- **What is required**
Whenever a line in the records below holds the string "玖珠郡九重町", copy it out.

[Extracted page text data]
==============================

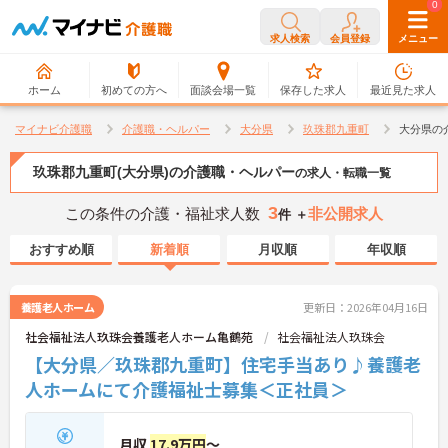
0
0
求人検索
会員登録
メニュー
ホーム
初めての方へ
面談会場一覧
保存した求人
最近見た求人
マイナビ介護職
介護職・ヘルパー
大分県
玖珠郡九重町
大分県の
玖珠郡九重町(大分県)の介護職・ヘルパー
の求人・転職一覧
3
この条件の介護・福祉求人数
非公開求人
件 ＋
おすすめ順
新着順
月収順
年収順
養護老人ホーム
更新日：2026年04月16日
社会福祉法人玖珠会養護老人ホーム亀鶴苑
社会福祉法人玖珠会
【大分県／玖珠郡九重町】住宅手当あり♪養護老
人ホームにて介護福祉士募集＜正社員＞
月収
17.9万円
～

==============================

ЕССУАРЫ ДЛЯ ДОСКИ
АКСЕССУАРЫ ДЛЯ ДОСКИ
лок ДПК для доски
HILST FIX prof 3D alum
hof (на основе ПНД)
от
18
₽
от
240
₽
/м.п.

==============================

- **Result for this exercise**
玖珠郡九重町
玖珠郡九重町(大分県)の介護職・ヘルパー
【大分県／玖珠郡九重町】住宅手当あり♪養護老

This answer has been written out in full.